Task directions:
What is needed is an exact copy of every line from the one containing "vitrine B2C professionnelle" through the end of the entries; please set it down without any pictures.
Records to process Start Marker
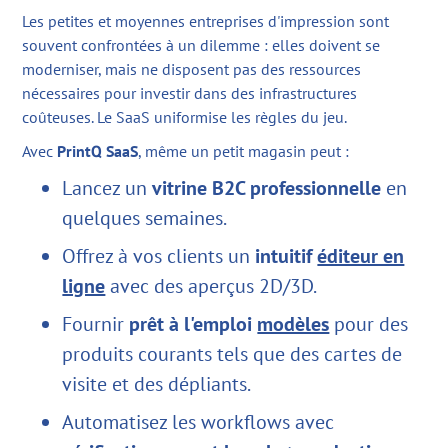
Les petites et moyennes entreprises d'impression sont
souvent confrontées à un dilemme : elles doivent se
moderniser, mais ne disposent pas des ressources
nécessaires pour investir dans des infrastructures
coûteuses. Le SaaS uniformise les règles du jeu.
Avec
PrintQ SaaS
, même un petit magasin peut :
Lancez un
vitrine B2C professionnelle
en
quelques semaines.
Offrez à vos clients un
intuitif
éditeur en
ligne
avec des aperçus 2D/3D.
Fournir
prêt à l'emploi
modèles
pour des
produits courants tels que des cartes de
visite et des dépliants.
Automatisez les workflows avec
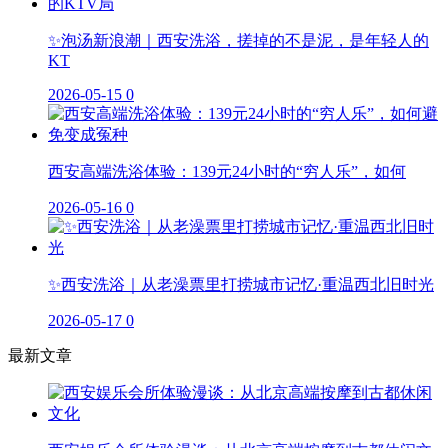
✨泡汤新浪潮｜西安洗浴，搓掉的不是泥，是年轻人的
KT
2026-05-15
0
西安高端洗浴体验：139元24小时的“穷人乐”，如何
2026-05-16
0
✨西安洗浴｜从老澡票里打捞城市记忆·重温西北旧时光
2026-05-17
0
最新文章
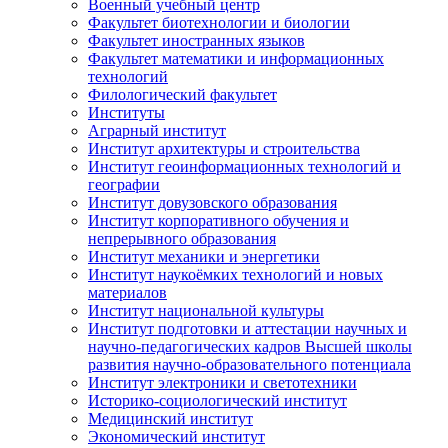
Военный учебный центр
Факультет биотехнологии и биологии
Факультет иностранных языков
Факультет математики и информационных
технологий
Филологический факультет
Институты
Аграрный институт
Институт архитектуры и строительства
Институт геоинформационных технологий и
географии
Институт довузовского образования
Институт корпоративного обучения и
непрерывного образования
Институт механики и энергетики
Институт наукоёмких технологий и новых
материалов
Институт национальной культуры
Институт подготовки и аттестации научных и
научно-педагогических кадров Высшей школы
развития научно-образовательного потенциала
Институт электроники и светотехники
Историко-социологический институт
Медицинский институт
Экономический институт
Records to process End Marker
Result of the exercise:
vitrine B2C professionnelle
en
quelques semaines.
Offrez à vos clients un
intuitif
éditeur en
ligne
avec des aperçus 2D/3D.
Fournir
prêt à l'emploi
modèles
pour des
produits courants tels que des cartes de
visite et des dépliants.
Automatisez les workflows avec
✨泡汤新浪潮｜西安洗浴，搓掉的不是泥，是年轻人的
KT
2026-05-15
0
西安高端洗浴体验：139元24小时的“穷人乐”，如何
2026-05-16
0
✨西安洗浴｜从老澡票里打捞城市记忆·重温西北旧时光
2026-05-17
0
最新文章
Военный учебный центр
Факультет биотехнологии и биологии
Факультет иностранных языков
Факультет математики и информационных
технологий
Филологический факультет
Институты
Аграрный институт
Институт архитектуры и строительства
Институт геоинформационных технологий и
географии
Институт довузовского образования
Институт корпоративного обучения и
непрерывного образования
Институт механики и энергетики
Институт наукоёмких технологий и новых
материалов
Институт национальной культуры
Институт подготовки и аттестации научных и
научно-педагогических кадров Высшей школы
развития научно-образовательного потенциала
Институт электроники и светотехники
Историко-социологический институт
Медицинский институт
Экономический институт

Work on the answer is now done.